Task to complete
Could you write out, exactly, every line from the top of the data through the line holding "다음에 하면 꼭 가겠다."? Omit the pictures.
────────
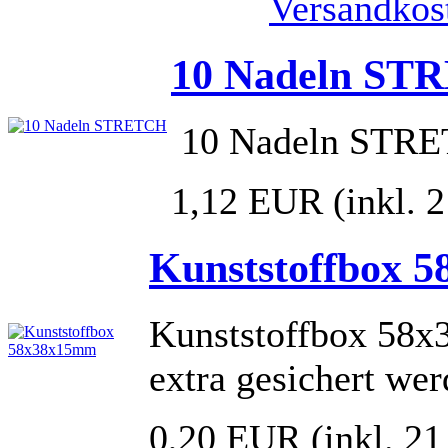
Versandkos
10 Nadeln ST
10 Nadeln STR
1,12 EUR
(inkl.
Kunststoffbox 
Kunststoffbox 58x
extra gesichert wer
0,20 EUR
(inkl. 2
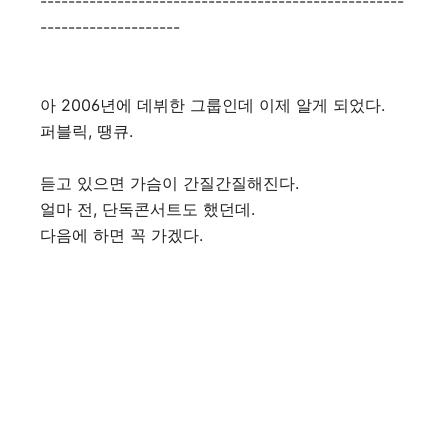
----------------------------------------------------
--------------------
아 2006년에 데뷔한 그룹인데 이제 알게 되었다.
퍼블릭, 땡큐.
듣고 있으면 가슴이 간질간질해진다.
얼마 전, 단독콘서트도 했던데.
다음에 하면 꼭 가겠다.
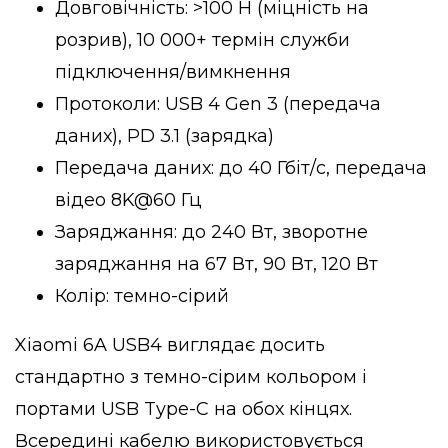
Довговічність: >100 Н (міцність на
розрив), 10 000+ термін служби
підключення/вимкнення
Протоколи: USB 4 Gen 3 (передача
даних), PD 3.1 (зарядка)
Передача даних: до 40 Гбіт/с, передача
відео 8K@60 Гц
Заряджання: до 240 Вт, зворотне
заряджання на 67 Вт, 90 Вт, 120 Вт
Колір: темно-сірий
Xiaomi 6A USB4 виглядає досить
стандартно з темно-сірим кольором і
портами USB Type-C на обох кінцях.
Всередині кабелю використовується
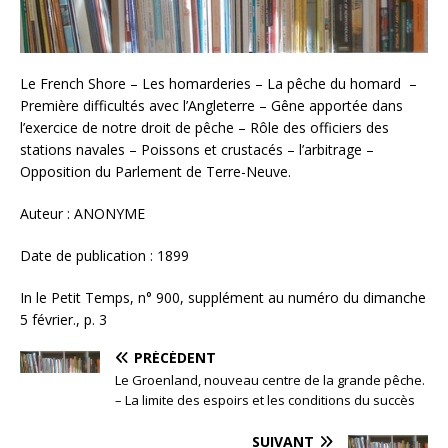
Le French Shore – Les homarderies – La pêche du homard –
Première difficultés avec l’Angleterre – Gêne apportée dans
l’exercice de notre droit de pêche – Rôle des officiers des
stations navales – Poissons et crustacés – l’arbitrage –
Opposition du Parlement de Terre-Neuve.
Auteur : ANONYME
Date de publication : 1899
In le Petit Temps, n° 900, supplément au numéro du dimanche
5 février., p. 3
PRÉCÉDENT
Le Groenland, nouveau centre de la grande pêche.
– La limite des espoirs et les conditions du succès
SUIVANT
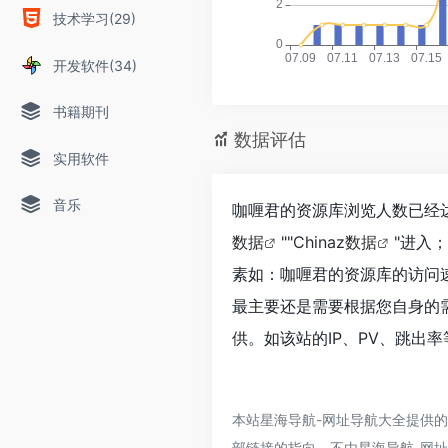
技术学习(29)
开发软件(34)
书籍期刊
数据评估
实用软件
音乐
咖喱君的资源库浏览人数已经达
数据
""
Chinaz数据
"进入
素如：咖喱君的资源库的访问
最主要还是需要根据您自身的
供。如该站的IP、PV、跳出率
本站星海导航-网址导航大全提供
部链接的指向，不由星海导航-网址导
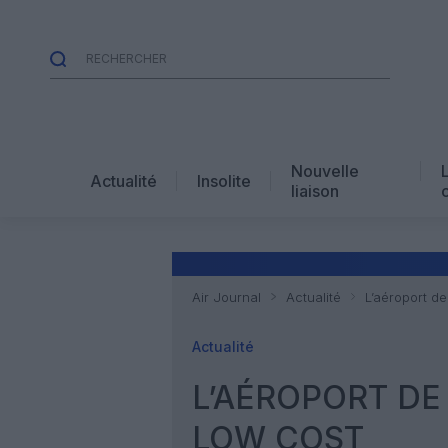
Nouvelle
Actualité
Insolite
liaison
Air Journal
Actualité
L’aéroport de
Actualité
L’AÉROPORT DE
LOW COST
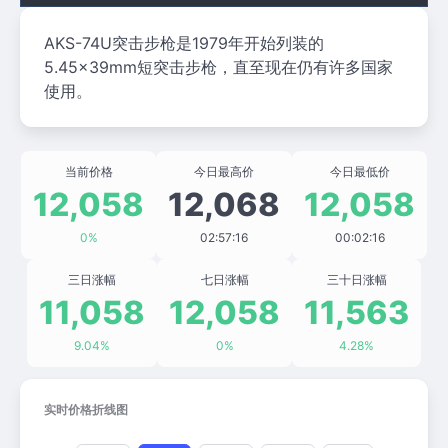
AKS-74U突击步枪是1979年开始列装的
5.45×39mm短突击步枪，直至现在仍有许多国家
使用。
当前价格
今日最高价
今日最低价
12,058
12,068
12,058
0%
02:57:16
00:02:16
三日涨幅
七日涨幅
三十日涨幅
11,058
12,058
11,563
9.04%
0%
4.28%
实时价格折线图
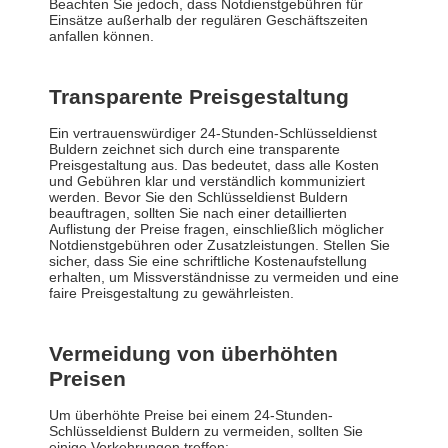
Beachten Sie jedoch, dass Notdienstgebühren für
Einsätze außerhalb der regulären Geschäftszeiten
anfallen können.
Transparente Preisgestaltung
Ein vertrauenswürdiger 24-Stunden-Schlüsseldienst
Buldern zeichnet sich durch eine transparente
Preisgestaltung aus. Das bedeutet, dass alle Kosten
und Gebühren klar und verständlich kommuniziert
werden. Bevor Sie den Schlüsseldienst Buldern
beauftragen, sollten Sie nach einer detaillierten
Auflistung der Preise fragen, einschließlich möglicher
Notdienstgebühren oder Zusatzleistungen. Stellen Sie
sicher, dass Sie eine schriftliche Kostenaufstellung
erhalten, um Missverständnisse zu vermeiden und eine
faire Preisgestaltung zu gewährleisten.
Vermeidung von überhöhten
Preisen
Um überhöhte Preise bei einem 24-Stunden-
Schlüsseldienst Buldern zu vermeiden, sollten Sie
einige Vorkehrungen treffen:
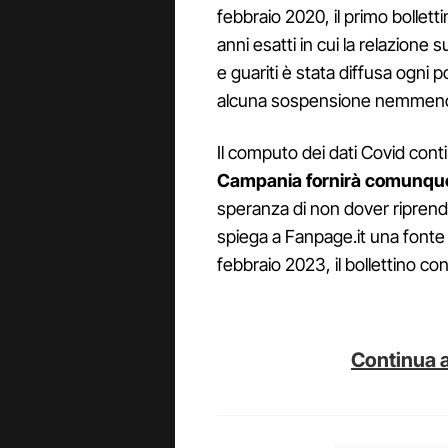
febbraio 2020, il primo bollett
anni esatti in cui la relazione 
e guariti è stata diffusa ogni 
alcuna sospensione nemmeno n
Il computo dei dati Covid cont
Campania fornirà comunque i 
speranza di non dover riprend
spiega a Fanpage.it una fonte
febbraio 2023, il bollettino co
Continua a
────────
Your response
Versandkos
10 Nadeln ST
10 Nadeln STR
1,12 EUR
(inkl.
Kunststoffbox 
Kunststoffbox 58x
extra gesichert wer
0,20 EUR
(inkl. 2
----------------------------------------------------
--------------------
아 2006년에 데뷔한 그룹인데 이제 알게 되었다.
퍼블릭, 땡큐.
듣고 있으면 가슴이 간질간질해진다.
얼마 전, 단독콘서트도 했던데.
다음에 하면 꼭 가겠다.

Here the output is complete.